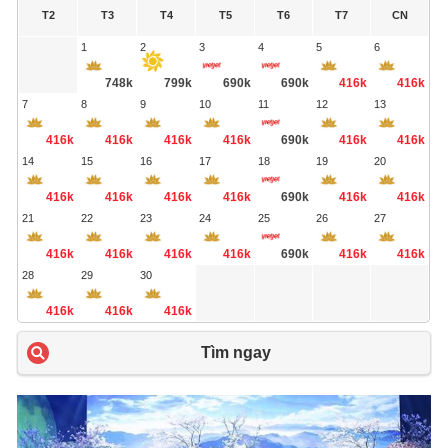
T2
T3
T4
T5
T6
T7
CN
1
2
3
4
5
6
748k
799k
690k
690k
416k
416k
7
8
9
10
11
12
13
416k
416k
416k
416k
690k
416k
416k
14
15
16
17
18
19
20
416k
416k
416k
416k
690k
416k
416k
21
22
23
24
25
26
27
416k
416k
416k
416k
690k
416k
416k
28
29
30
416k
416k
416k
Tìm ngay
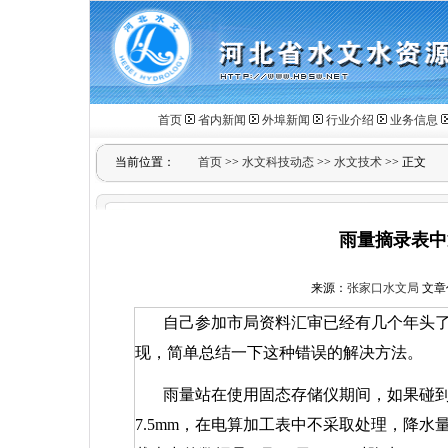
首页
省内新闻
外埠新闻
行业介绍
业务信息
当前位置：
首页
>>
水文科技动态
>>
水文技术
>> 正文
雨量摘录表中
来源：
张家口水文局
文章作
自己参加市局资料汇审已经有几个年头
现，简单总结一下这种错误的解决方法。
雨量站在使用固态存储仪期间，如果碰
7.5mm
，在电算加工表中不采取处理，降水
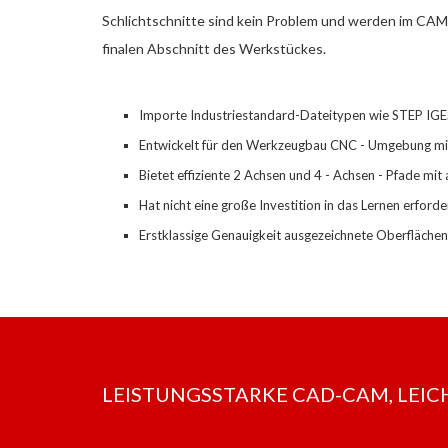
Schlichtschnitte sind kein Problem und werden im CAM
finalen Abschnitt des Werkstückes.
Importe Industriestandard-Dateitypen wie STEP IGES,
Entwickelt für den Werkzeugbau CNC
-
Umgebung mit 
Bietet effiziente 2 Achsen und 4
-
Achsen
-
Pfade mit 
Hat nicht eine große Investition in
das
Lernen erforde
Erstklassige Genauigkeit ausgezeichnete Oberflächen
LEISTUNGSSTARKE CAD-CAM, LEICHT G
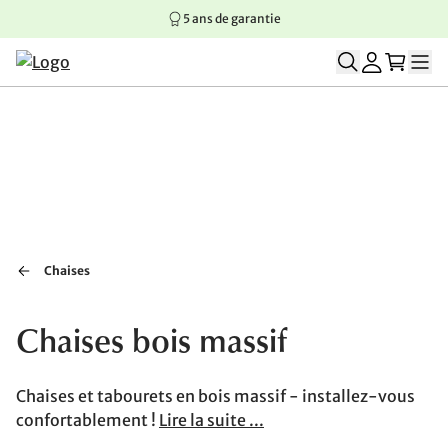
5 ans de garantie
Aller au contenu principal
Aller à la navigation principale
Aller au pied de page
Chaises
Chaises bois massif
Chaises et tabourets en bois massif - installez-vous
confortablement !
Lire la suite ...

What is needed: From the first line to the last, print the records exactly; leave out the pictures.

Solution to the exercise:
T2
T3
T4
T5
T6
T7
CN
1
2
3
4
5
6
748k
799k
690k
690k
416k
416k
7
8
9
10
11
12
13
416k
416k
416k
416k
690k
416k
416k
14
15
16
17
18
19
20
416k
416k
416k
416k
690k
416k
416k
21
22
23
24
25
26
27
416k
416k
416k
416k
690k
416k
416k
28
29
30
416k
416k
416k
Tìm ngay
首页
省内新闻
外埠新闻
行业介绍
业务信息
当前位置：
首页
>>
水文科技动态
>>
水文技术
>> 正文
雨量摘录表中
来源：
张家口水文局
文章作
自己参加市局资料汇审已经有几个年头
现，简单总结一下这种错误的解决方法。
雨量站在使用固态存储仪期间，如果碰
7.5mm
，在电算加工表中不采取处理，降水
Schlichtschnitte sind kein Problem und werden im CAM
finalen Abschnitt des Werkstückes.
Importe Industriestandard-Dateitypen wie STEP IGES,
Entwickelt für den Werkzeugbau CNC
-
Umgebung mit 
Bietet effiziente 2 Achsen und 4
-
Achsen
-
Pfade mit 
Hat nicht eine große Investition in
das
Lernen erforde
Erstklassige Genauigkeit ausgezeichnete Oberflächen
LEISTUNGSSTARKE CAD-CAM, LEICHT G
5 ans de garantie
Aller au contenu principal
Aller à la navigation principale
Aller au pied de page
Chaises
Chaises bois massif
Chaises et tabourets en bois massif - installez-vous
confortablement !
Lire la suite ...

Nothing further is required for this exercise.